Present address: National Centre for Epidemiology & Population Health, Australian National University, Canberra, ACT 2601, Australia.
Pattern Recognition & Pathology, Department of Genome Sciences, The John Curtin School of Medical Research, Australian National University, Canberra, ACT 2601, Australia.
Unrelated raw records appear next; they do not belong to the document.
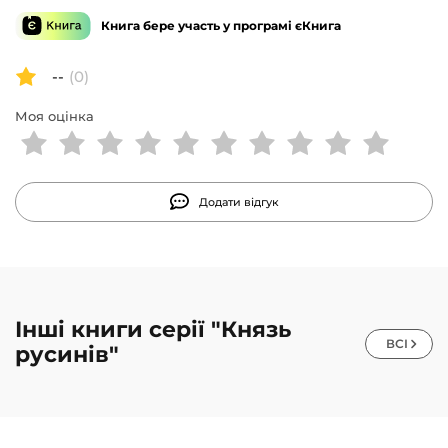
Книга бере участь у програмі єКнига
--
(0)
Моя оцінка
Додати відгук
Інші книги серії "Князь
ВСІ
русинів"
BMC Med Inform Decis Mak. 2017 Aug 14;17(1):121. doi: 10.1186/s12911-017-0522-5.
Data mining techniques such as support vector machines (SVMs) have been successfully used to predict outcomes for complex problems, including for human health. Much health data is imbalanced, with many more controls than positive cases.
The impact of three balancing methods and one feature selection method is explored, to assess the ability of SVMs to classify imbalanced diagnostic pathology data associated with the laboratory diagnosis of hepatitis B (HBV) and hepatitis C (HCV) infections. Random forests (RFs) for predictor variable selection, and data reshaping to overcome a large imbalance of negative to positive test results in relation to HBV and HCV immunoassay results, are examined. The methodology is illustrated using data from ACT Pathology (Canberra, Australia), consisting of laboratory test records from 18,625 individuals who underwent hepatitis virus testing over the decade from 1997 to 2007.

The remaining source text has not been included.